Stored dataset items
BEGIN

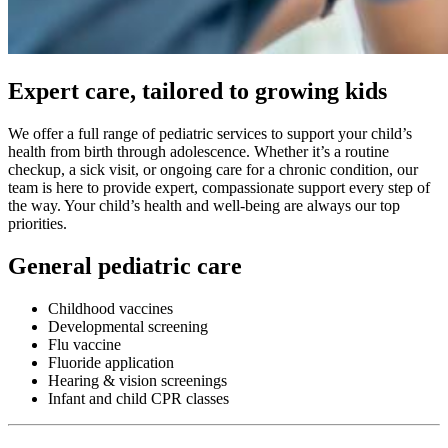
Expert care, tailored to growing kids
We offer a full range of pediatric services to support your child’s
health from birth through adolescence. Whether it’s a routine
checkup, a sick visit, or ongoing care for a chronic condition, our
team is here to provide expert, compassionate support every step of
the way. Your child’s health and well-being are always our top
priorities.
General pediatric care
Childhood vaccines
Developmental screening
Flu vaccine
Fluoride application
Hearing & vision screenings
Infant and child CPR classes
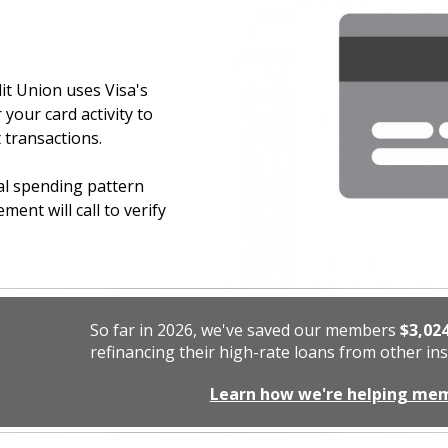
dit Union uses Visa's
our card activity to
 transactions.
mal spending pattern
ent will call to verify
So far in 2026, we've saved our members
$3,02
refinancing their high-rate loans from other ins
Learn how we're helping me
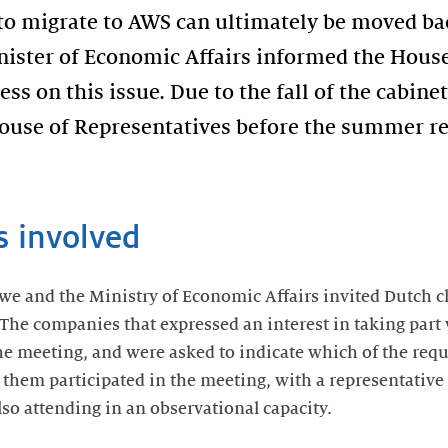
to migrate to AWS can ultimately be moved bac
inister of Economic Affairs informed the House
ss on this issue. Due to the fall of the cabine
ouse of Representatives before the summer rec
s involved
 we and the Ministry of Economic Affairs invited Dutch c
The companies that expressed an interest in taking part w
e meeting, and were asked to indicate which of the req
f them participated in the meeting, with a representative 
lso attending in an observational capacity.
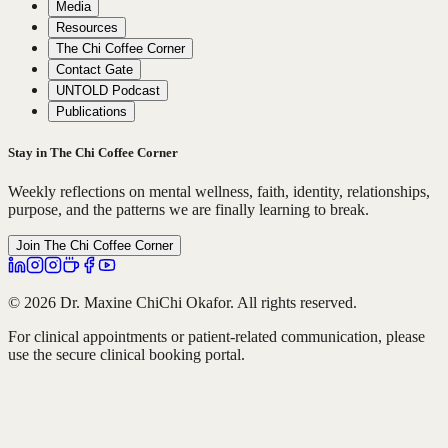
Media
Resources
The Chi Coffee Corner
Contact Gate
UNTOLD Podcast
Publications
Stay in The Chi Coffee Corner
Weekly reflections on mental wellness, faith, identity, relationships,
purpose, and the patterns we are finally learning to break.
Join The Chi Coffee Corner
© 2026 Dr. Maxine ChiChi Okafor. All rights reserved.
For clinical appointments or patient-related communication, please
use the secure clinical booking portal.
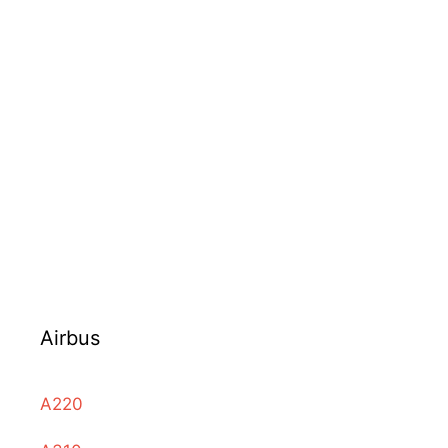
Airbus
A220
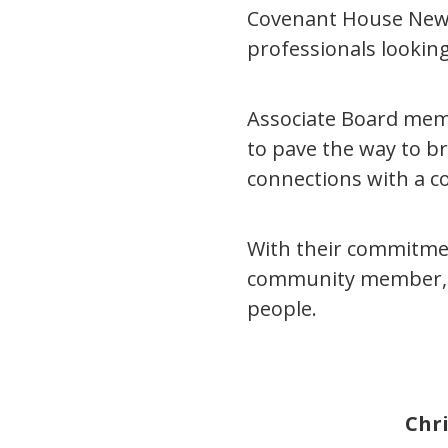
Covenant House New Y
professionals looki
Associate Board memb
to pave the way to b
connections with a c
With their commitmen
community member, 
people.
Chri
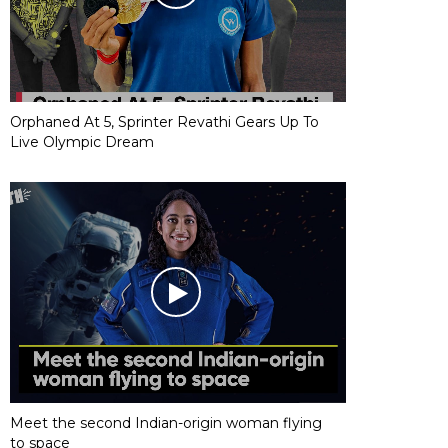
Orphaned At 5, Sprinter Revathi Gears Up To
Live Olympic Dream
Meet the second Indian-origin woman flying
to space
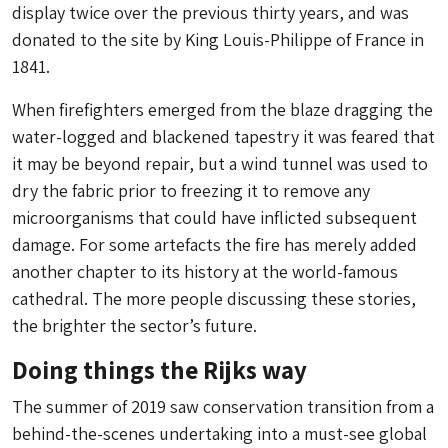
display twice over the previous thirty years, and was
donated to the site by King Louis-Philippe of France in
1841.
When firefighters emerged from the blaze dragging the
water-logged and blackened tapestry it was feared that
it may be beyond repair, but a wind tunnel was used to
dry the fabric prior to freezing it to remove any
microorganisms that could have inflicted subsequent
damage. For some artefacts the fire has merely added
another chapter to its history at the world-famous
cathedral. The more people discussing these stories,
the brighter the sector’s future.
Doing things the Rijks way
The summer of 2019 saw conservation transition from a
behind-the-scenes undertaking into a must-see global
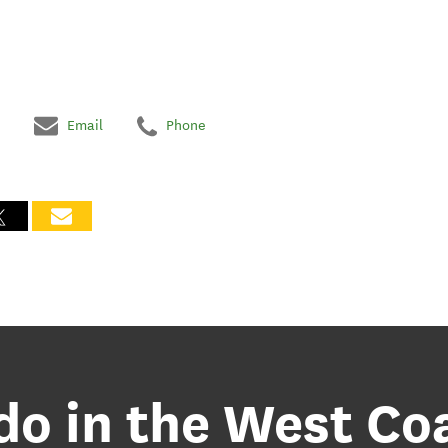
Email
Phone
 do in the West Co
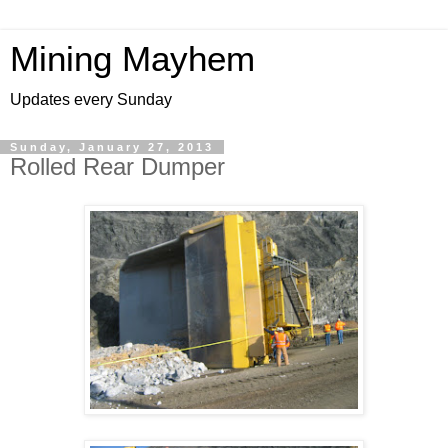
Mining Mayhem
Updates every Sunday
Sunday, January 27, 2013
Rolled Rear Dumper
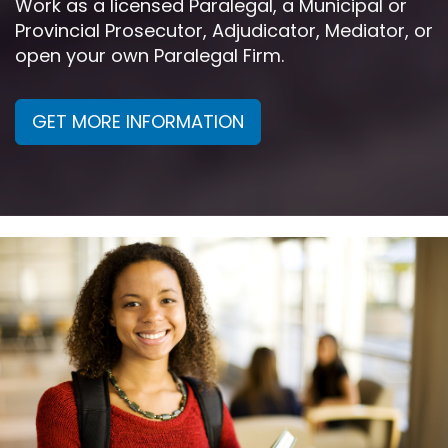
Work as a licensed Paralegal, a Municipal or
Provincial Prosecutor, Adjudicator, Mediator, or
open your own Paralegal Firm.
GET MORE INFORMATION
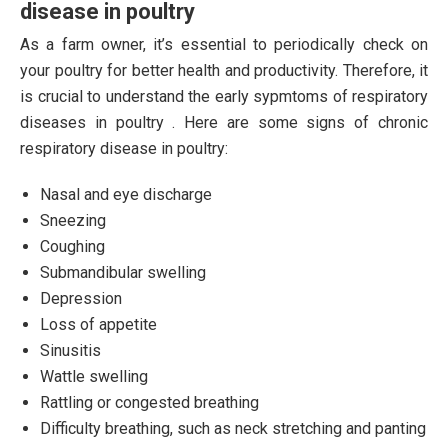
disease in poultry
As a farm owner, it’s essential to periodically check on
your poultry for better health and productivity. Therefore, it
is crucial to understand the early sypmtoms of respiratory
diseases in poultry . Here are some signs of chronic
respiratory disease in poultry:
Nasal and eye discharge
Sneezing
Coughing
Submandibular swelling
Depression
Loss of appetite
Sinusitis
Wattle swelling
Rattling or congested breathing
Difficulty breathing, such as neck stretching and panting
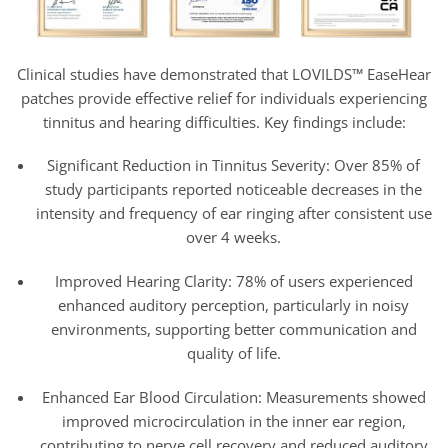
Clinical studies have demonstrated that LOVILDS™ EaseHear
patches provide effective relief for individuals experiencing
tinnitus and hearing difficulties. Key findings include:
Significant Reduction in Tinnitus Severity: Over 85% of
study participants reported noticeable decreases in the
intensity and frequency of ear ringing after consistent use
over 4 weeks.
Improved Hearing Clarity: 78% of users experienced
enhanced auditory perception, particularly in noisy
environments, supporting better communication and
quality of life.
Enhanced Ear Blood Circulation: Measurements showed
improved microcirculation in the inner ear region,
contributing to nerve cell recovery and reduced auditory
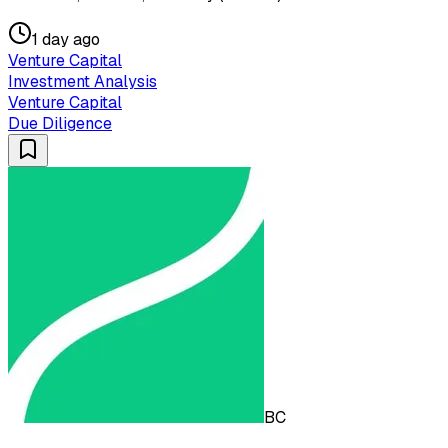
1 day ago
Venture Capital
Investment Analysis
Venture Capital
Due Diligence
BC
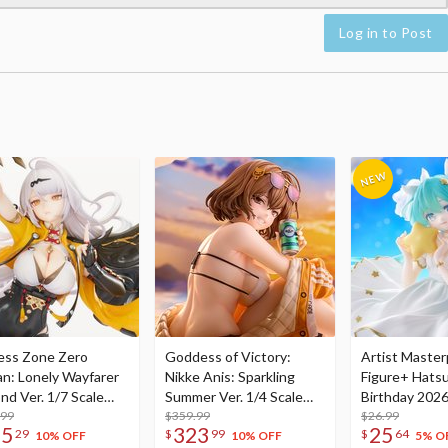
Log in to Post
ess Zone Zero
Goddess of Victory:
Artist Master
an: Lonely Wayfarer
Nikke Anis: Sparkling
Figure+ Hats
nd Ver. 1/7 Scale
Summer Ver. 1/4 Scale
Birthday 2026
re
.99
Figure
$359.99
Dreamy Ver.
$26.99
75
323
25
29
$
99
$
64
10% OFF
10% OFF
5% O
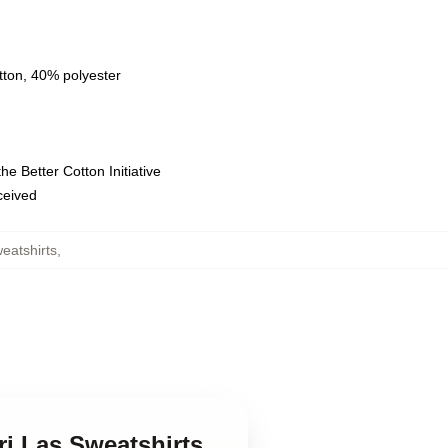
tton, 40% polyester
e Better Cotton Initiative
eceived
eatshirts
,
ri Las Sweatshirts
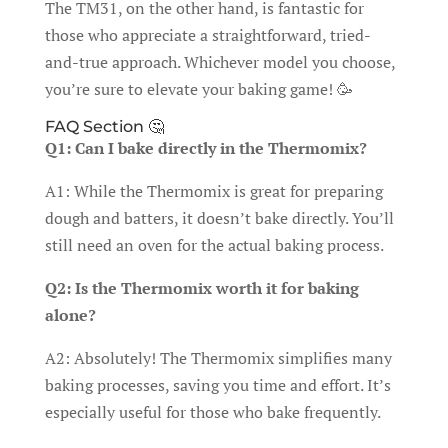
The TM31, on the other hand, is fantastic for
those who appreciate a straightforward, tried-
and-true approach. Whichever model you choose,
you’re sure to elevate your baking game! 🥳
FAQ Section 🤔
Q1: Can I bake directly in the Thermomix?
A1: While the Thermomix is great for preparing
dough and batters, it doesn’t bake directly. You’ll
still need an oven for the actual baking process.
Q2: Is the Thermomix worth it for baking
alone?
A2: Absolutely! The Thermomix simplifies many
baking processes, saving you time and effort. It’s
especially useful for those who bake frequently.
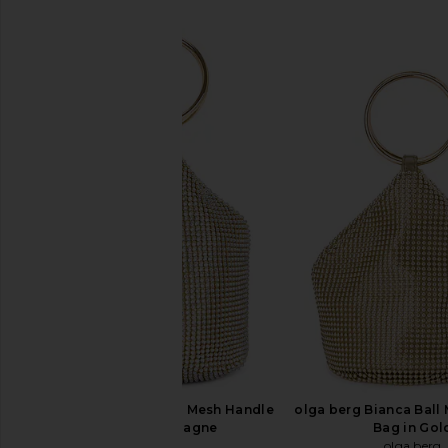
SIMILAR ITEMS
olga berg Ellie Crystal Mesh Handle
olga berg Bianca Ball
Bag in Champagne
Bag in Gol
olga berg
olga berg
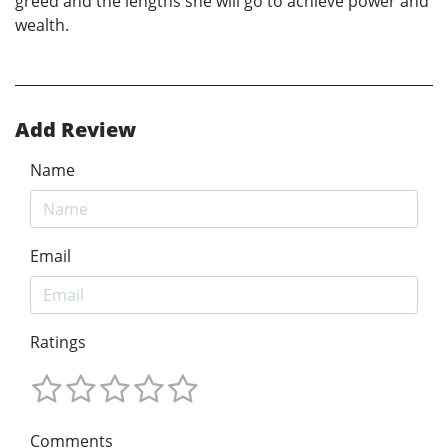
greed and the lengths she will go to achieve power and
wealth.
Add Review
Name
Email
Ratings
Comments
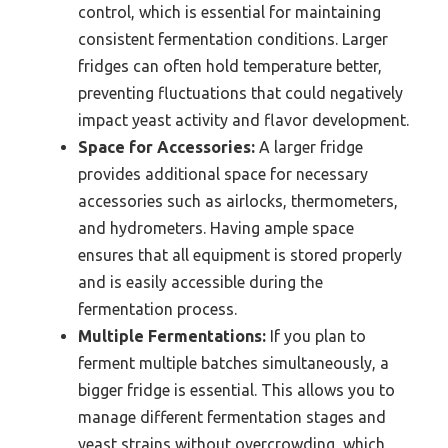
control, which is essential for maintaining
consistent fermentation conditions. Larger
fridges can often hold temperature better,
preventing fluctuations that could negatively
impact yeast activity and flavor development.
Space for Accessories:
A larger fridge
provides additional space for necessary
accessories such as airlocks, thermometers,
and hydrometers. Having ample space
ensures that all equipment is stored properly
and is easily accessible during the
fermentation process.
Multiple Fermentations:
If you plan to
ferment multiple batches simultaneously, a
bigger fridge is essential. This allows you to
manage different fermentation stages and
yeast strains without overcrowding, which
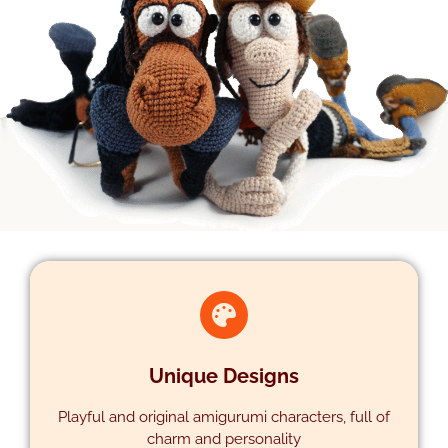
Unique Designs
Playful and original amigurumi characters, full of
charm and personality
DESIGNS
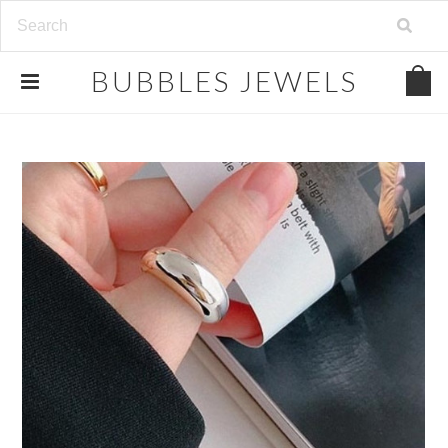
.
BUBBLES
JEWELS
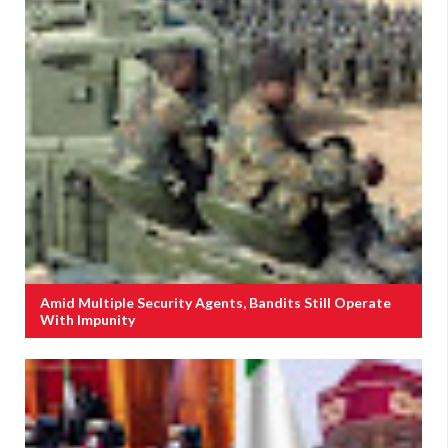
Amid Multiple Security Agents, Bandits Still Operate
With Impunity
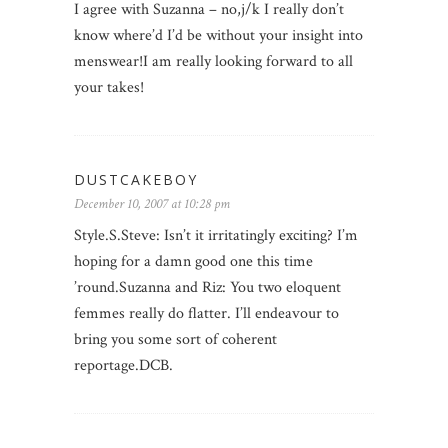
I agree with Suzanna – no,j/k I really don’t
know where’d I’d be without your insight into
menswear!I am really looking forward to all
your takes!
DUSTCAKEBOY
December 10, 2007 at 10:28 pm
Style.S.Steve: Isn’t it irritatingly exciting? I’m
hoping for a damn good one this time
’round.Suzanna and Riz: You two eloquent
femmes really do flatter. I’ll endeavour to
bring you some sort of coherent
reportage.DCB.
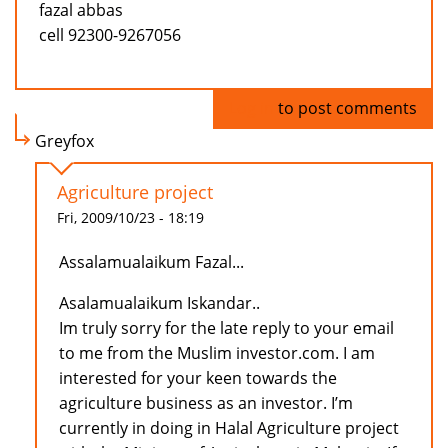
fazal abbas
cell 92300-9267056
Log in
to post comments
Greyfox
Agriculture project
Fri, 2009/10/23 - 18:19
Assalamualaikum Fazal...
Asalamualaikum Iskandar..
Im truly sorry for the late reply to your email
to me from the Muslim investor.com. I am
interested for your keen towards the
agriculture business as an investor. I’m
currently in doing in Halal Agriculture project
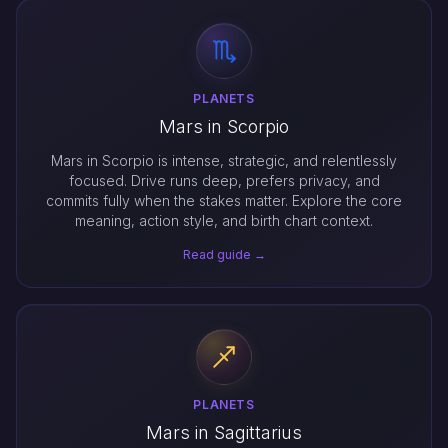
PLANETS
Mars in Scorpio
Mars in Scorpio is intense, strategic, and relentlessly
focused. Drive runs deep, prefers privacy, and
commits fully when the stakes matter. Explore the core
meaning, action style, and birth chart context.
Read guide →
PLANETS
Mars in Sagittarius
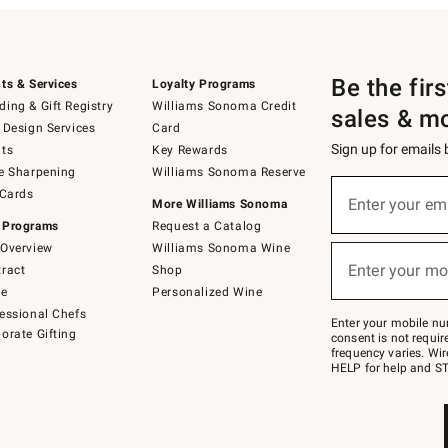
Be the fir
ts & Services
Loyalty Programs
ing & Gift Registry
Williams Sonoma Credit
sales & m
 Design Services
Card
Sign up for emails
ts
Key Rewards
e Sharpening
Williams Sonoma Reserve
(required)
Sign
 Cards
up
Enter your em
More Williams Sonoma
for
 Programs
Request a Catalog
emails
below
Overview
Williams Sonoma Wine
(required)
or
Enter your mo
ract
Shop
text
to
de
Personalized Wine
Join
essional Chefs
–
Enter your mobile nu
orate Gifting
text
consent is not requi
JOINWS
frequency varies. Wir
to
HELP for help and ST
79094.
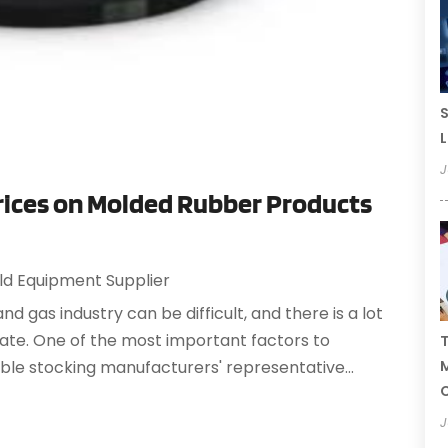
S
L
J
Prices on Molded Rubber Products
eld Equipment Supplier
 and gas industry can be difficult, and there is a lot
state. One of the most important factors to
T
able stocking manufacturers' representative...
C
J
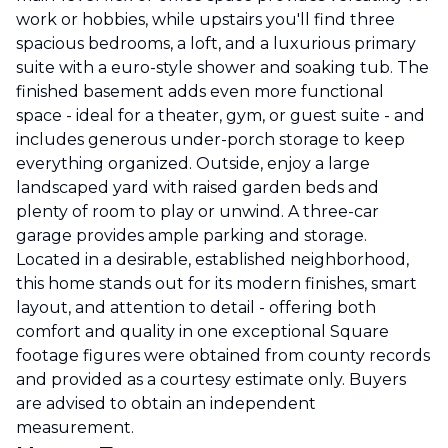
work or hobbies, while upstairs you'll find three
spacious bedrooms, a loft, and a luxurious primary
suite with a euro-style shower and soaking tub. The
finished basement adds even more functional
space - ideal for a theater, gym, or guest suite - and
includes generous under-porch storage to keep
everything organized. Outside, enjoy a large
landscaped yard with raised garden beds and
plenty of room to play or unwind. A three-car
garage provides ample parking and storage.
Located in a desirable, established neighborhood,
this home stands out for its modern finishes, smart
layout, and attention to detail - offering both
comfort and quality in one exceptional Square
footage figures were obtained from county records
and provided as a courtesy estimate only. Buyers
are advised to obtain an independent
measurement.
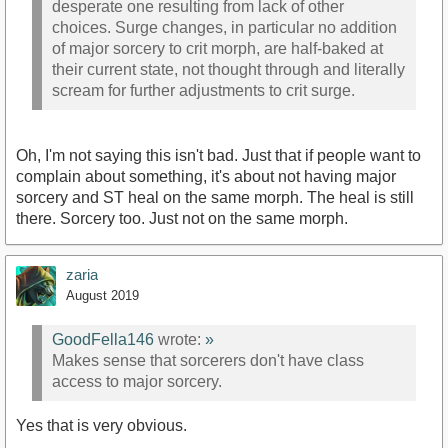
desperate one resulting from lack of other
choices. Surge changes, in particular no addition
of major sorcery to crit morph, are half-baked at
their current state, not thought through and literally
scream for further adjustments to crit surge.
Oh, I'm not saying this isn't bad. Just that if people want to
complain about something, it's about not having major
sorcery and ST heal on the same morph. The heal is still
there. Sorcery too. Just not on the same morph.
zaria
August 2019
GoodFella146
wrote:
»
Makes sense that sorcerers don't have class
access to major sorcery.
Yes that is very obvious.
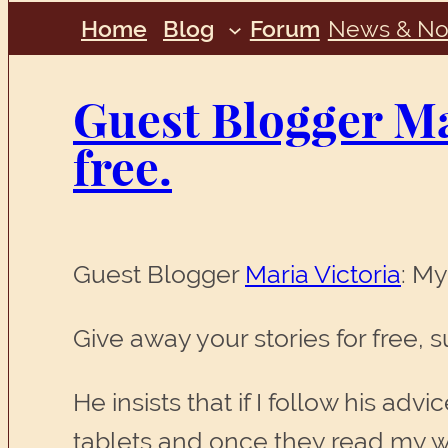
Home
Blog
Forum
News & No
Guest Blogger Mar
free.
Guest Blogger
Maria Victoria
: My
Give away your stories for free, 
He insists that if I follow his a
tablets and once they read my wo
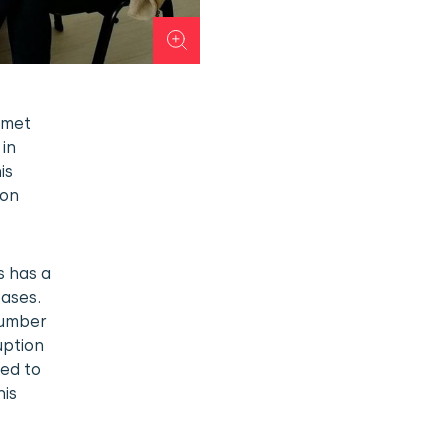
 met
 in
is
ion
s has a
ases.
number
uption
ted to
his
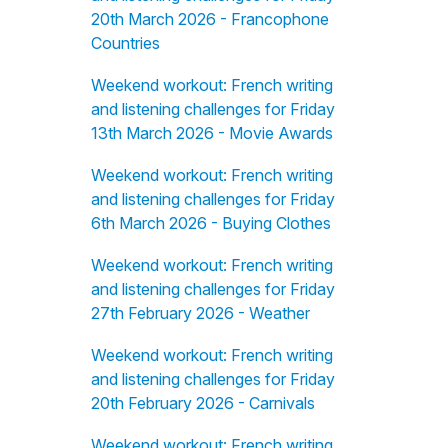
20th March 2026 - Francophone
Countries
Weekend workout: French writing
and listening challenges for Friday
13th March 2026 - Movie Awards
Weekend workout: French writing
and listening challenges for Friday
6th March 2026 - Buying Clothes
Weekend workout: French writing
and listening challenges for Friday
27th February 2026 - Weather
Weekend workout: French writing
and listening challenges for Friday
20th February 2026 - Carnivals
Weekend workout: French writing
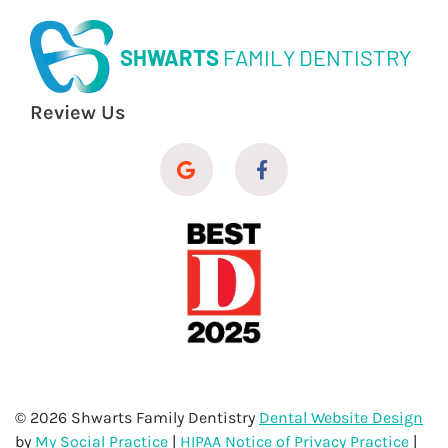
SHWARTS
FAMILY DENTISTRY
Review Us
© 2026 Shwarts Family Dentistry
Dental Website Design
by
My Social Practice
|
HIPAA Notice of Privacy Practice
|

END

## Problem to solve
Lines in the data that include the word "March" should all be copied.

## Task response
20th March 2026 - Francophone
13th March 2026 - Movie Awards
6th March 2026 - Buying Clothes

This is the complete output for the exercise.